Transcribe all the entries word for word, skipping the pictures.

*** Given records Section Begins ***

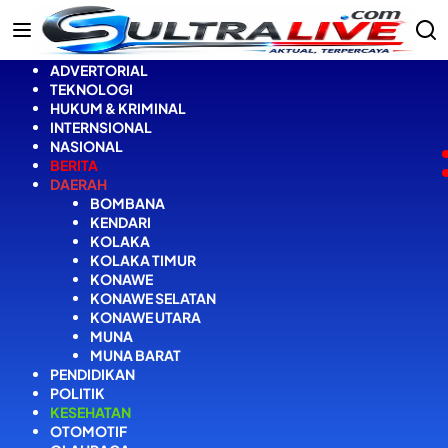
Langsung
ke
konten
ADVERTORIAL
TEKNOLOGI
HUKUM & KRIMINAL
INTERNSIONAL
NASIONAL
BERITA
DAERAH
BOMBANA
KENDARI
KOLAKA
KOLAKA TIMUR
KONAWE
KONAWE SELATAN
KONAWE UTARA
MUNA
MUNA BARAT
PENDIDIKAN
POLITIK
KESEHATAN
OTOMOTIF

*** Given records Section Ends ***

Completed exercise:
Langsung
ke
konten
ADVERTORIAL
TEKNOLOGI
HUKUM & KRIMINAL
INTERNSIONAL
NASIONAL
BERITA
DAERAH
BOMBANA
KENDARI
KOLAKA
KOLAKA TIMUR
KONAWE
KONAWE SELATAN
KONAWE UTARA
MUNA
MUNA BARAT
PENDIDIKAN
POLITIK
KESEHATAN
OTOMOTIF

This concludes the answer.